Pneumonectomy resulting in cardiopulmonary dysfunction and bronchopleural fistula is an important risk factor in lung cancer surgery [17]. In our model, other risk factors were right lower lobectomy—which can result in the presence of a large pleural dead space in the thoracic cavity, where bronchopleural fistulae might develop [18]—and chest wall resections other than resection of the first rib, which may cause postoperative respiratory failure [19].

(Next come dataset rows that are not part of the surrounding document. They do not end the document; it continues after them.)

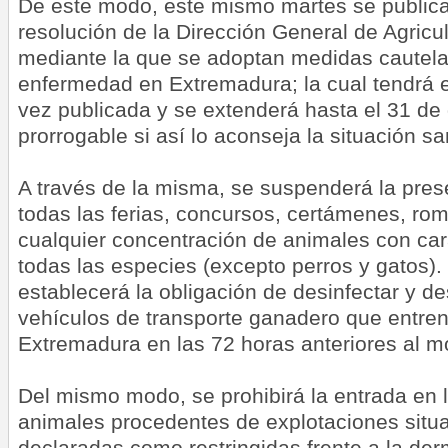
De este modo, este mismo martes se publica
resolución de la Dirección General de Agricu
mediante la que se adoptan medidas cautelar
enfermedad en Extremadura; la cual tendrá 
vez publicada y se extenderá hasta el 31 de
prorrogable si así lo aconseja la situación san
A través de la misma, se suspenderá la pre
todas las ferias, concursos, certámenes, ro
cualquier concentración de animales con car
todas las especies (excepto perros y gatos)
establecerá la obligación de desinfectar y de
vehículos de transporte ganadero que entren
Extremadura en las 72 horas anteriores al m
Del mismo modo, se prohibirá la entrada en
animales procedentes de explotaciones situ
declaradas como restringidas frente a la der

Our analysis showed that risk models based on the NCD 2014 could be validated with the NCD 2015. Validation analysis confirmed the feasibility of the risk model. However, patient demographics, lung cancer oncology and treatment strategy, among other factors, will continue to change as societies age and medical science advances. Furthermore, the 8th edition of the tumour, node and metastasis classification for lung cancer was published by the International Association for the Study of Lung Cancer. If adverse effects resulting in operative mortality and morbidity are changing, the risk models for lung cancer surgery will need to be reviewed, particularly in rapidly changing societies. Our NCD data collection system will continue to enable data managers to respond to changes in data input, as the system is able to annually update risk models for lung cancer surgery.